Título: Lei Geral da Copa revelou descompasso inócuo
Autor:
Fonte: Valor Econômico, 22/03/2012, Política, p. A6

Até transformar-se em barganha para forçar a votação do Código Florestal na Câmara, o que ocorreu efetivamente ontem, a Lei Geral da Copa tramitou esta semana por negociações descompassadas entre o Palácio do Planalto e os líderes do PT e do governo na Câmara. No fim, a tensão revelou-se inócua e artificialmente fabricada. As bebidas alcoólicas, depois da semana de debates, estão permitidas nos estádios durante os jogos da Copa do Mundo de futebol. É o que dizem o projeto original do governo enviado ao Congresso, o relatório do deputado Vicente Cândido, a decisão da Comissão Especial e a recomendação de votação feita pelo governo anteontem, em última forma.

A incompreensão se deu à partir da decisão do deputado Arlindo Chinaglia, ao assumir a função de líder do governo com o carro da Lei da Copa em movimento, de fazer uma consulta sobre o real compromisso do governo federal com a Fifa em torno da livre comercialização de bebidas nos estádios.

Em 2007, todos os candidatos a sediar a Copa assinaram suas garantias e aditivos. Entre essas garantias está a cobertura para que os patrocinadores possam comercializar seus produtos. Todos os países que disputaram as Copas firmaram esses compromissos. A Alemanha, inclusive, reagiu mal antes de aceitar comercializar na sua Copa a cerveja americana. Os países que vão sediar a Copa em 2018 e 2022 já assinaram as mesmas garantias. Inclusive o muçulmano Qatar. O Brasil assinou, se comprometeu com as exigências.

O governo fez um projeto de lei geral e mandou para a Câmara, em setembro do ano passado, cumprindo o acertado. Essa lei teria que suprimir o artigo de uma emenda feita a uma outra lei, do Estatuto do Torcedor, de 2010 (três anos depois de firmado o compromisso com a Fifa para sediar a Copa), que proíbe a venda de bebidas em estádio. O estatuto é de 2003 mas a emenda da proibição é de 2010, e nem foi regulamentada ainda.
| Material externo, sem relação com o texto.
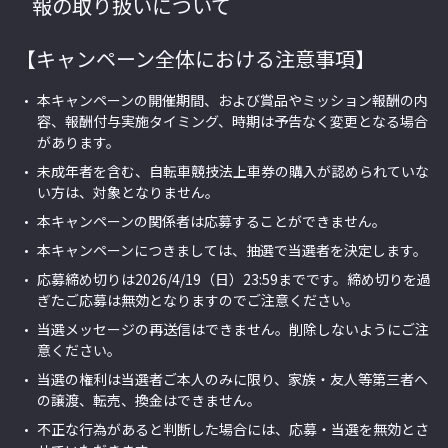
報の取り扱いについて
【キャンペーン全体における注意事項】
本キャンペーンの開催期間、および賞品やミッション報酬の内
容、報酬付与実施タイミング、時期は予告なく変更となる場合
があります。
未成年者を含む、自転車競技法上車券の購入が認められていな
い方は、対象となりません。
本キャンペーンの関係者は応募することができません。
本キャンペーンにつきましては、抽選で当選者を決定します。
応募締め切りは
2026/4/19（日）23:59
までです。締め切りを過
ぎたご応募は無効となりますのでご注意ください。
当選メッセージの再送信はできません。削除しないようにご注
意ください。
当選の権利は当選者ご本人のみに限り、家族・友人等第三者へ
の譲渡、転売、換金はできません。
不正な行為があると判断した場合には、応募・当選を無効とさ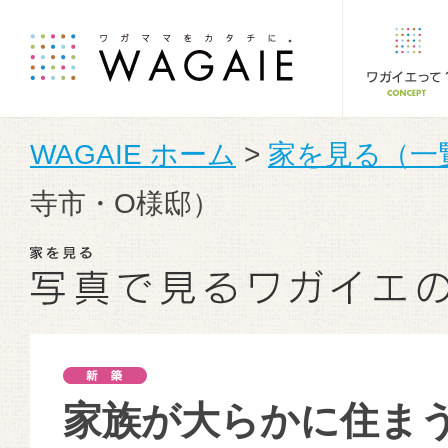
WAGAIE ホーム
>
家を見る（一
寺市・O様邸）
家族が大らかに住ま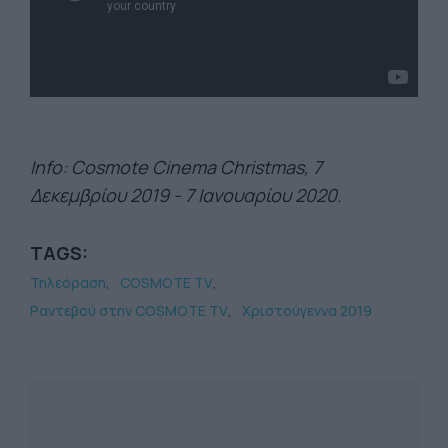
Info: Cosmote Cinema Christmas, 7
Δεκεμβρίου 2019 - 7 Ιανουαρίου 2020.
TAGS:
Τηλεόραση
COSMOTE TV
Ραντεβού στην COSMOTE TV
Χριστούγεννα 2019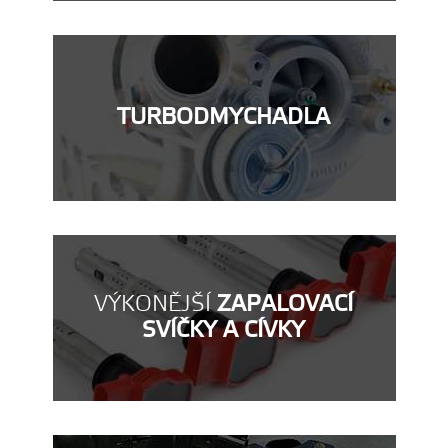
TURBODMYCHADLA
VÝKONĚJŠÍ
ZAPALOVACÍ
SVÍČKY A CÍVKY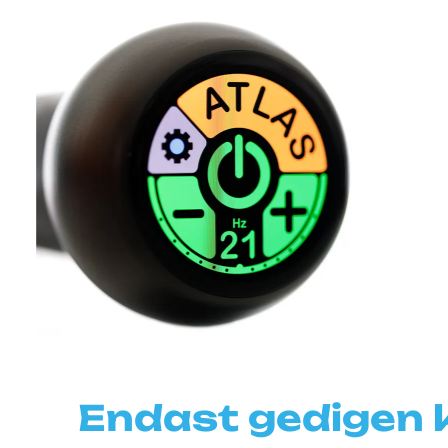
Endast gedigen 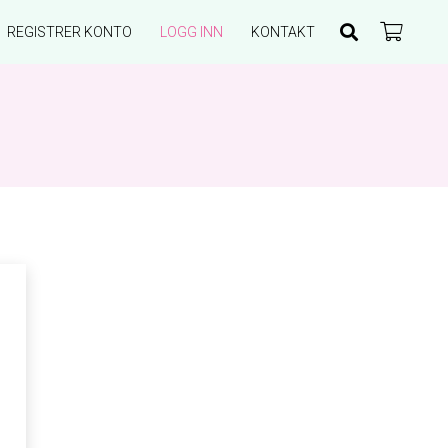
REGISTRER KONTO
LOGG INN
KONTAKT
Du har ingen produkter i handlekurven.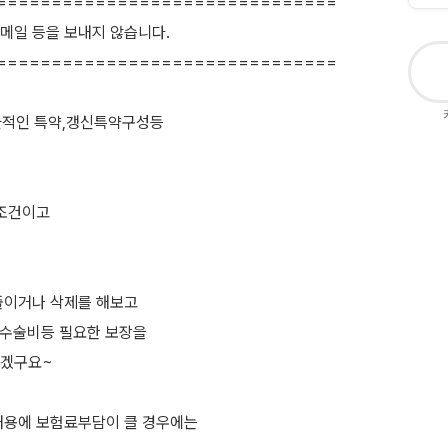
===============================
메일 등을 보내지 않습니다.
===============================
효율적인 특약,갱신특약구성등
 조건이고
줄이거나 삭제를 해보고
 수술비등 필요한 보장을
야겠구요~
내용에 보험료부담이 클 경우에는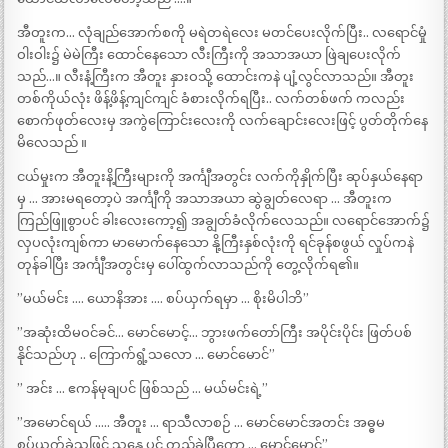
အီတူးက… လုံချည်အောက်စကို မရဲတရဲလေး မတင်ပေးလိုက်ပြီး.. လရောင်မှုံ
ဝါးဝါး၌ မဲမဲကြီး ထောင်နေသော လီးကြီးကို အသာအယာ ဖြဲချပေးလိုက်
သည်…။ လီးနံ့ကြီးက အီတူး နှားဝသို့ ထောင်းကနဲ ပျံ့လွင်လာသည်။ အီတူး
တစ်ကိုယ်လုံး ဖိန့်ဖိန့်ကျင်ကျင် ခံစားလိုက်ရပြီး.. လက်တစ်ဖက် ကလည်း
စောက်ဖုတ်လေးမှ အကွဲကြောင်းလေးကို လက်ချောင်းလေးဖြင့် ပွတ်တိုက်နေ
မိလေသည် ။
ငယ်မှုးက အီတူးနိ့ကြီးများကို အင်္ကျီအတွင်း လက်ကိုနှိုက်ပြီး ဆုပ်နှယ်နေရာ
မှ … အားမရတော့ပဲ အင်္ကျီကို အသာအယာ ဆွဲချွတ်လေရာ … အီတူးက
ကြည်ဖြူစွာပင် ခါးလေးကော့၍ အချွတ်ခံလိုက်လေသည်။ လရောင်အောက်၌
လှပလုံးကျစ်ကာ မာမောက်နေသော နို့ကြီးနှစ်လုံးကို ရင်ခုန်စဖွယ် လှုပ်ကနဲ
တုန်ခါပြီး အင်္ကျီအတွင်းမှ ပေါ်ထွက်လာသည်ကို တွေ့လိုက်ရ၏။
”မယ်မင်း …. ယောနိအား …. စပ်ယှက်ရမှာ … စိုးမိပါဘိ”
”အဆုံးထိမဝင်ခင်… မောင်မောင့်… ဘွားဖက်တော်ကြီး အပိုင်းပိုင်း ဖြတ်ပစ်
နိုင်သည်ဟု .. ကြောက်ရွံ့သလော … မောင်မောင်”
” အင်း … ဧကန်မုချပင် ဖြစ်သည် … မယ်မင်းရဲ့”
”အမောင်ရယ် ….. အီတူး … ရာသီလာစဉ် … မောင်မောင်အတင်း အဓ္ဓမ
စပ်ယှက်ခဲ့သဖြင့် သန္ဓေ ပင် တည်ခဲ့ပြီကော … မောင်မောင်”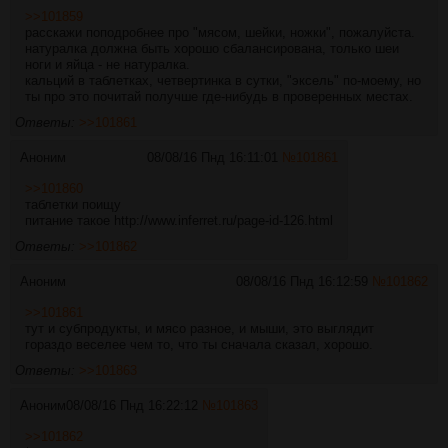
>>101859
расскажи поподробнее про "мясом, шейки, ножки", пожалуйста.
натуралка должна быть хорошо сбалансирована, только шеи
ноги и яйца - не натуралка.
кальций в таблетках, четвертинка в сутки, "эксель" по-моему, но
ты про это почитай получше где-нибудь в проверенных местах.
Ответы:
>>101861
Аноним
08/08/16 Пнд 16:11:01
№
101861
>>101860
таблетки поищу
питание такое
http://www.inferret.ru/page-id-126.html
Ответы:
>>101862
Аноним
08/08/16 Пнд 16:12:59
№
101862
>>101861
тут и субпродукты, и мясо разное, и мыши, это выглядит
гораздо веселее чем то, что ты сначала сказал, хорошо.
Ответы:
>>101863
Аноним
08/08/16 Пнд 16:22:12
№
101863
>>101862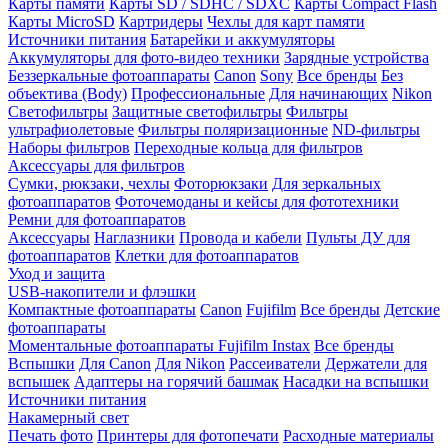
Карты памяти
Карты SD / SDHC / SDXC
Карты Compact Flash
Карты MicroSD
Картридеры
Чехлы для карт памяти
Источники питания
Батарейки и аккумуляторы
Аккумуляторы для фото-видео техники
Зарядные устройства
Беззеркальные фотоаппараты
Canon
Sony
Все бренды
Без
объектива (Body)
Профессиональные
Для начинающих
Nikon
Светофильтры
Защитные светофильтры
Фильтры
ультрафиолетовые
Фильтры поляризационные
ND-фильтры
Наборы фильтров
Переходные кольца для фильтров
Аксессуары для фильтров
Сумки, рюкзаки, чехлы
Фоторюкзаки
Для зеркальных
фотоаппаратов
Фоточемоданы и кейсы для фототехники
Ремни для фотоаппаратов
Аксессуары
Наглазники
Провода и кабели
Пульты ДУ для
фотоаппаратов
Клетки для фотоаппаратов
Уход и защита
USB-накопители и флэшки
Компактные фотоаппараты
Canon
Fujifilm
Все бренды
Детские
фотоаппараты
Моментальные фотоаппараты
Fujifilm Instax
Все бренды
Вспышки
Для Canon
Для Nikon
Рассеиватели
Держатели для
вспышек
Адаптеры на горячий башмак
Насадки на вспышки
Источники питания
Накамерный свет
Печать фото
Принтеры для фотопечати
Расходные материалы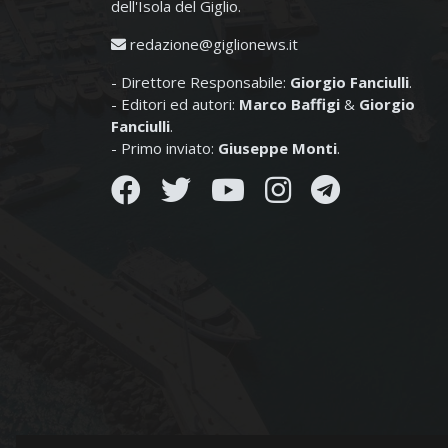
dell'Isola del Giglio.
redazione@giglionews.it
- Direttore Responsabile:
Giorgio Fanciulli
.
- Editori ed autori:
Marco Baffigi
&
Giorgio
Fanciulli
.
- Primo inviato:
Giuseppe Monti
.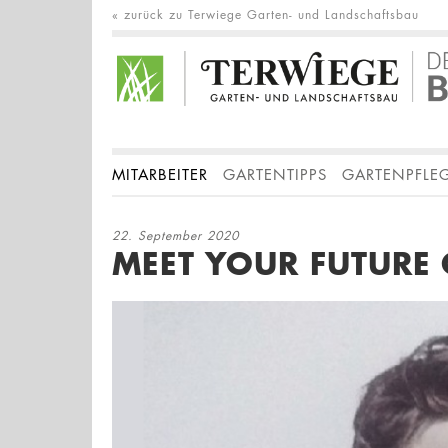
« zurück zu Terwiege Garten- und Landschaftsbau
MITARBEITER
GARTENTIPPS
GARTENPFLE
22. September 2020
MEET YOUR FUTURE 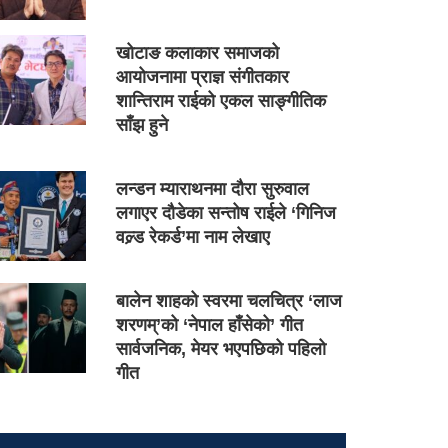
खोटाङ कलाकार समाजको
आयोजनामा प्राज्ञ संगीतकार
शान्तिराम राईको एकल साङ्गीतिक
साँझ हुने
लन्डन म्याराथनमा दौरा सुरुवाल
लगाएर दौडेका सन्तोष राईले ‘गिनिज
वल्र्ड रेकर्ड’मा नाम लेखाए
बालेन शाहको स्वरमा चलचित्र ‘लाज
शरणम्’को ‘नेपाल हाँसेको’ गीत
सार्वजनिक, मेयर भएपछिको पहिलो
गीत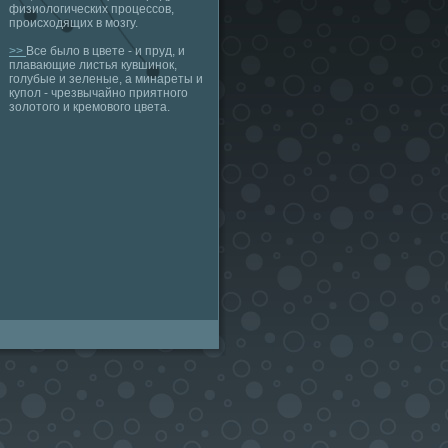
физиологических процессов,
происходящих в мозгу.
>>
Все было в цвете - и пруд, и
плавающие листья кувшинок,
голубые и зеленые, а минареты и
купол - чрезвычайно приятного
золотого и кремового цвета.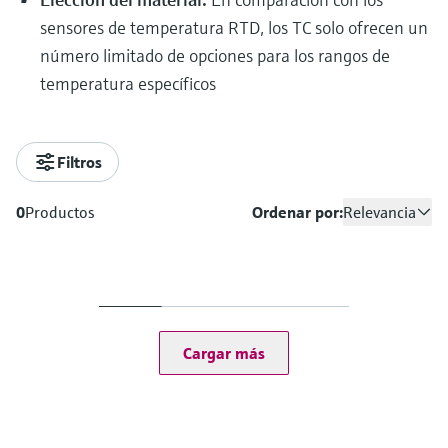
sensores de temperatura RTD, los TC solo ofrecen un
número limitado de opciones para los rangos de
temperatura específicos
Filtros
0
Productos
Ordenar por:
Relevancia
Cargar más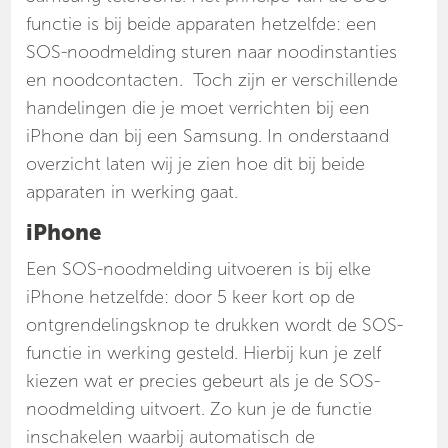
functie is bij beide apparaten hetzelfde: een
SOS-noodmelding sturen naar noodinstanties
en noodcontacten. Toch zijn er verschillende
handelingen die je moet verrichten bij een
iPhone dan bij een Samsung. In onderstaand
overzicht laten wij je zien hoe dit bij beide
apparaten in werking gaat.
iPhone
Een SOS-noodmelding uitvoeren is bij elke
iPhone hetzelfde: door 5 keer kort op de
ontgrendelingsknop te drukken wordt de SOS-
functie in werking gesteld. Hierbij kun je zelf
kiezen wat er precies gebeurt als je de SOS-
noodmelding uitvoert. Zo kun je de functie
inschakelen waarbij automatisch de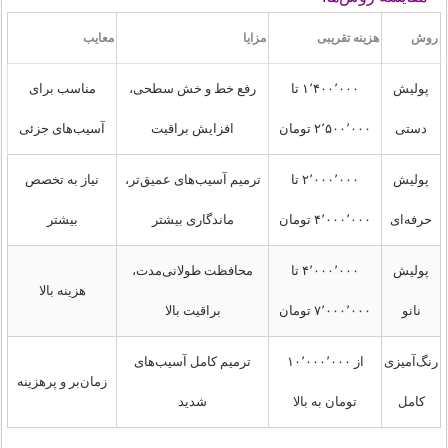
روش
هزینه تقریبی
مزایا
معایب
پولیش
۱٬۴۰۰٬۰۰۰ تا
رفع خط و خش سطحی،
مناسب برای
دستی
۲٬۵۰۰٬۰۰۰ تومان
افزایش براقیت
آسیب‌های جزئی
پولیش
۲٬۰۰۰٬۰۰۰ تا
ترمیم آسیب‌های عمیق‌تر،
نیاز به تخصص
حرفه‌ای
۴٬۰۰۰٬۰۰۰ تومان
ماندگاری بیشتر
بیشتر
پولیش
۴٬۰۰۰٬۰۰۰ تا
محافظت طولانی‌مدت،
هزینه بالا
نانو
۷٬۰۰۰٬۰۰۰ تومان
براقیت بالا
رنگ‌آمیزی
از ۱۰٬۰۰۰٬۰۰۰
ترمیم کامل آسیب‌های
زمان‌بر و پرهزینه
کامل
تومان به بالا
شدید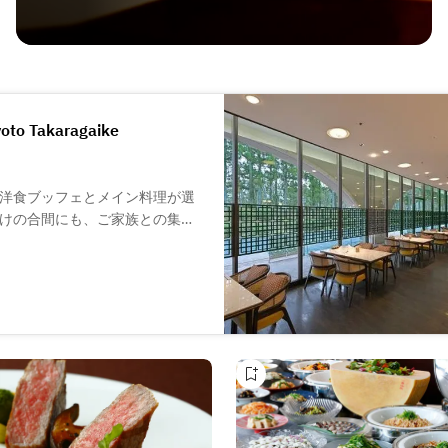
yoto Takaragaike
洋食ブッフェとメイン料理が選
けの合間にも、ご家族との集い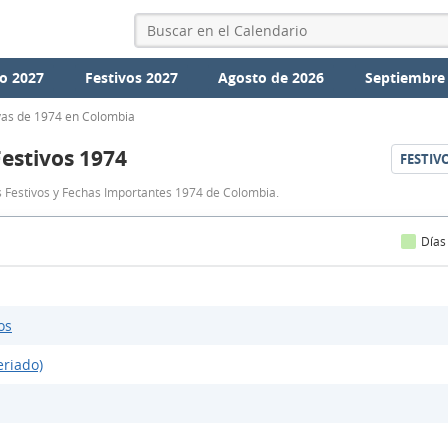
o 2027
Festivos 2027
Agosto de 2026
Septiembre
vas de 1974 en Colombia
Festivos 1974
FESTIV
Festivos
s Festivos y Fechas Importantes 1974 de Colombia.
Colombia
1974
Días
os
eriado)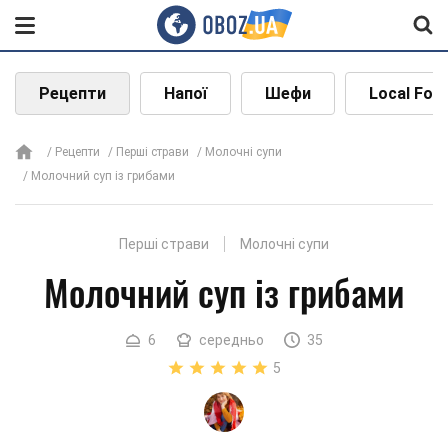
Рецепти
Напої
Шефи
Local Foo
Рецепти
Перші страви
Молочні супи
Молочний суп із грибами
Перші страви
Молочні супи
Молочний суп із грибами
6
середньо
35
5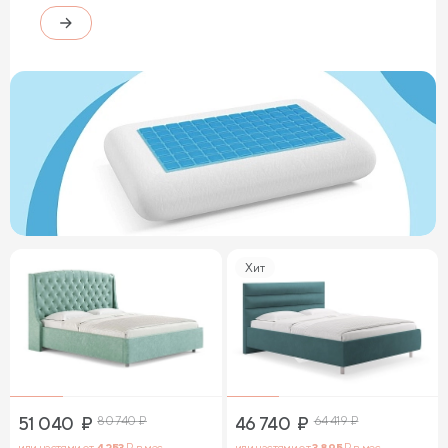
Хит
51 040
₽
80 740
₽
46 740
₽
64 419
₽
или частями от
4 253
₽ в мес.
или частями от
3 895
₽ в мес.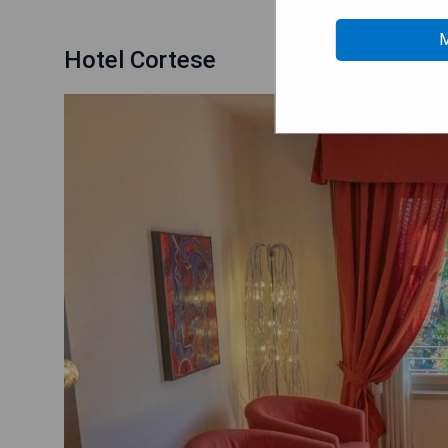
M
Hotel Cortese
A lei proposta pelo governo apenas suspende a proibição feita pelo estatuto. O relator deputado Vicente Cândido, porém, resolveu colocar um outro artigo para reforçar: além de retirar a proibição, incluiu a permissão. O governo o apoiou, o relatório foi assim votado na Comissão Especial.

Com a troca de líderes do governo na Câmara, houve uma primeira discussão da agenda de votações, com a presença de Ideli Salvatti (ministra das Relações Institucionais) e Ivo Correia (funcionário do setor jurídico da Casa Civil). Arlindo Chinaglia quis saber se havia mesmo compromisso do Brasil com a Fifa, se era algo do interesse do Estado ou se o relator apenas colocara a permissão por iniciativa própria. O assessor Ivo respondeu vagamente que achava que não havia compromisso.

Como era um assunto que tensionava a base aliada, onde estão evangélicos e bancada da saúde contra a bebida, Chinaglia perguntou à chefe da Casa Civil, Gleisi Hoffmann, se valia a pena comprar a briga, mas ela também não sabia responder claramente.

O ministro do Esporte, Aldo Rebelo, foi informado por parlamentares de que o governo recuara do acordo com a Fifa. Buscou saber se a presidente desautorizaria mesmo o documento assinado por Lula em 2007. A presidente confirmou o cumprimento do acordo e das garantias dadas. O governo partiu, então, para recomendar votação no projeto mas na forma como enviara anteriormente, apenas com a supressão da proibição, retirando o artigo 29, redundante, que tornava a permissão explícita mas estava confundindo os líderes e bancadas.

Em qualquer uma das duas fórmulas, só suprimindo a proibição, ou também explicitando a permissão, há brechas para contestação judicial nos Estados que têm leis específicas proibindo bebidas alcoólicas em estádios. Como os Estados, para sediar jogos, foram solidários à assinatura do acordo com a Fifa, devem providenciar a compatibilização de legislação concorrente.